===== Entries supplied

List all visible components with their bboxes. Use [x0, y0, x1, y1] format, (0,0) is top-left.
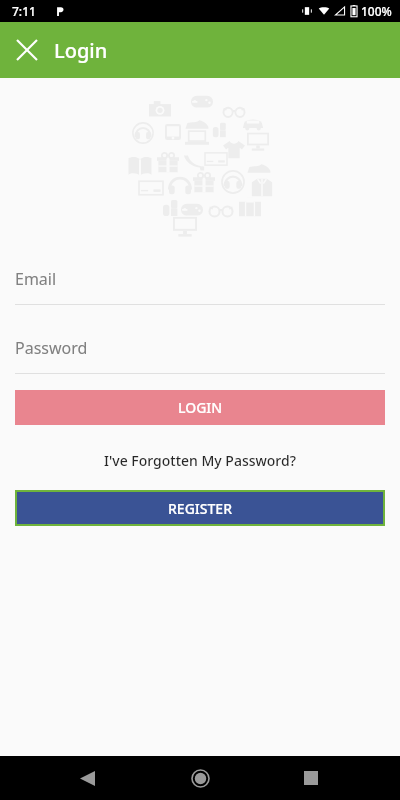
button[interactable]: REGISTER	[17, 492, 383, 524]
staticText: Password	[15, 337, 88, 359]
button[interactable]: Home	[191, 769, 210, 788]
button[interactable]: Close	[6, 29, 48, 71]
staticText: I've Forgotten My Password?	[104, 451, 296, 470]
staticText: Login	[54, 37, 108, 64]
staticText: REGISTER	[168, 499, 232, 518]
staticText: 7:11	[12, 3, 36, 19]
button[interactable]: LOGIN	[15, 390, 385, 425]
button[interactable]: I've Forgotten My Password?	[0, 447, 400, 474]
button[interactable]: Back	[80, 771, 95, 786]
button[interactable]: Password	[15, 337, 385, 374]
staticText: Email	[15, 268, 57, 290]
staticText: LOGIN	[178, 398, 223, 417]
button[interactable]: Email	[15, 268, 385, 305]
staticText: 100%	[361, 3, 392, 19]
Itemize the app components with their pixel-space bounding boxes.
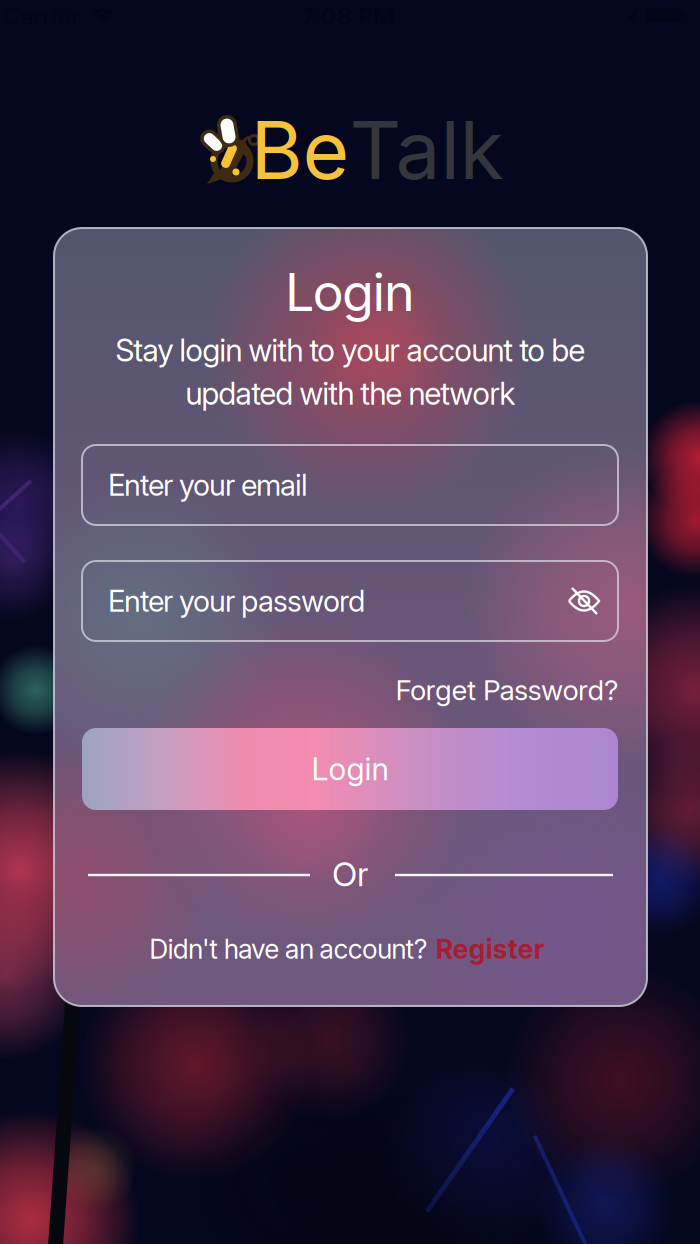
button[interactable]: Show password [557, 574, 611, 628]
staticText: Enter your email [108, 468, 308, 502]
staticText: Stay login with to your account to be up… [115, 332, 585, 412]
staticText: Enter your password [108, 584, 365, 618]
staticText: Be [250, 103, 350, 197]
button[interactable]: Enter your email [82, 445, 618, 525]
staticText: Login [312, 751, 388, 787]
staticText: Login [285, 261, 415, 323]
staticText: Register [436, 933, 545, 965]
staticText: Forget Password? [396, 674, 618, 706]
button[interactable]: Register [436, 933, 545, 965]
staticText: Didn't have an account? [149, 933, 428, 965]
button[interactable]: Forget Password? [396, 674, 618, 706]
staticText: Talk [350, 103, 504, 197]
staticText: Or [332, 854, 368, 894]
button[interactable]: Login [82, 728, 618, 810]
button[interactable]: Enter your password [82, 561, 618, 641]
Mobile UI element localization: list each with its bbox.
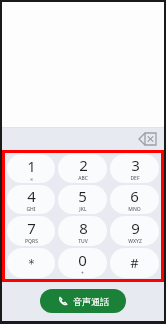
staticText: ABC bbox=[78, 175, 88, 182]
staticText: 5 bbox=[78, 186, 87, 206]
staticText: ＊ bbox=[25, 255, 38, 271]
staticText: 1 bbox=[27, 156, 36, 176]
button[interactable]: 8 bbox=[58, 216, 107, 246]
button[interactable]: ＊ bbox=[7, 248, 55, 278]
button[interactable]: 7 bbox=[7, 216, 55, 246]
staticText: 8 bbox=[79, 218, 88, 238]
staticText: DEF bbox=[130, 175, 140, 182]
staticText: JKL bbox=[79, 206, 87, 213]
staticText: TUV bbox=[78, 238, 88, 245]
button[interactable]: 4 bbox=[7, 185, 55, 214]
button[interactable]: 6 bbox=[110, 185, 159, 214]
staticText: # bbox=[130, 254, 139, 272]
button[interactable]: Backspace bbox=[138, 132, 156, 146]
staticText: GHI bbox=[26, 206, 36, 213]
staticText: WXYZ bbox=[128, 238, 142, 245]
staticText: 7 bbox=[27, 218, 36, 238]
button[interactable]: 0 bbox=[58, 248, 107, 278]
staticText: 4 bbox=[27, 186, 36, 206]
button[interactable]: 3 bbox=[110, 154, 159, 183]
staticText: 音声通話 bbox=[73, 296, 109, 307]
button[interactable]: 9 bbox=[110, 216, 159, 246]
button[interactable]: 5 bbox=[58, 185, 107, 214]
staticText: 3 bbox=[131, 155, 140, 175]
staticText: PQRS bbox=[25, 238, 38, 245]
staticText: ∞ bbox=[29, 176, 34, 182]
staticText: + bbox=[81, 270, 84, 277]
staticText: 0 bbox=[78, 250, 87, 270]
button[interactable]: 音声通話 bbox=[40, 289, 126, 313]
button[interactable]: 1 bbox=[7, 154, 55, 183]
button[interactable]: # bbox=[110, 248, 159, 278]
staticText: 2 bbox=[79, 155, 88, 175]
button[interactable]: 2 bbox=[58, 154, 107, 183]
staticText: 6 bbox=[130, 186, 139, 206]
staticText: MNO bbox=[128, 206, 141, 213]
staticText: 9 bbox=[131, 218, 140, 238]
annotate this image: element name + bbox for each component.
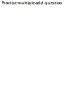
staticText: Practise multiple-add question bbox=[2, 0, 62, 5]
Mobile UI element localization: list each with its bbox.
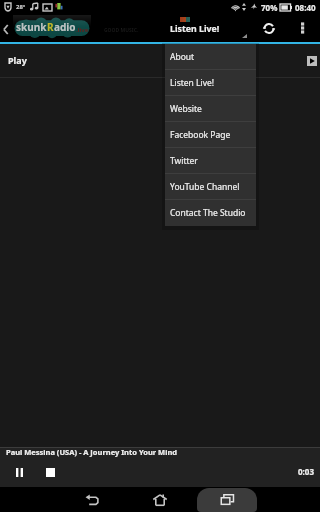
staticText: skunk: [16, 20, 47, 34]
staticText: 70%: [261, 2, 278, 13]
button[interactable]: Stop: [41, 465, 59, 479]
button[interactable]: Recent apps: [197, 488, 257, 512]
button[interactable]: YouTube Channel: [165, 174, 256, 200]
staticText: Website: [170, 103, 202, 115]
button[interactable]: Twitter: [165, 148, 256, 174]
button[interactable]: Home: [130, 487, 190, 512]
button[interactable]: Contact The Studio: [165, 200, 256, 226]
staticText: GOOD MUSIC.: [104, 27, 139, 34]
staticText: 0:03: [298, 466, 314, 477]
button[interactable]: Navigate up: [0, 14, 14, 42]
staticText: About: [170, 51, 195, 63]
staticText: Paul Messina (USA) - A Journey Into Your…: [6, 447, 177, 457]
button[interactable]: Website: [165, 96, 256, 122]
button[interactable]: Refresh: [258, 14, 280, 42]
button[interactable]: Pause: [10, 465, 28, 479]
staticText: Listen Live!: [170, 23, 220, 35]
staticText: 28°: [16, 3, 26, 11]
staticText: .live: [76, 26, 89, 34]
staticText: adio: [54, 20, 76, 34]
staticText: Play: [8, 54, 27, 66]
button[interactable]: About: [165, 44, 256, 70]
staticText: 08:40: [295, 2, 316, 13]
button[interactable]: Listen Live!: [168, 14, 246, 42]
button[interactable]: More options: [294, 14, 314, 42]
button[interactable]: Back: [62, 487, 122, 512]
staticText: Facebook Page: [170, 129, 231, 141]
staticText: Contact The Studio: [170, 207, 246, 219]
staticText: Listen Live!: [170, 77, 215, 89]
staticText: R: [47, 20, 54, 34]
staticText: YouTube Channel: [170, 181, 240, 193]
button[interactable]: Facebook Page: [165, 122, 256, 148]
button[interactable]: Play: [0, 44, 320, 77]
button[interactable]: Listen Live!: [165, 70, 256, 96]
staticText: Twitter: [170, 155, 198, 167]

==========

» **Exercise brief**
Gather all lines of the records that include the word "Channel".

» **Task response**
button[interactable]: YouTube Channel: [165, 174, 256, 200]
staticText: YouTube Channel: [170, 181, 240, 193]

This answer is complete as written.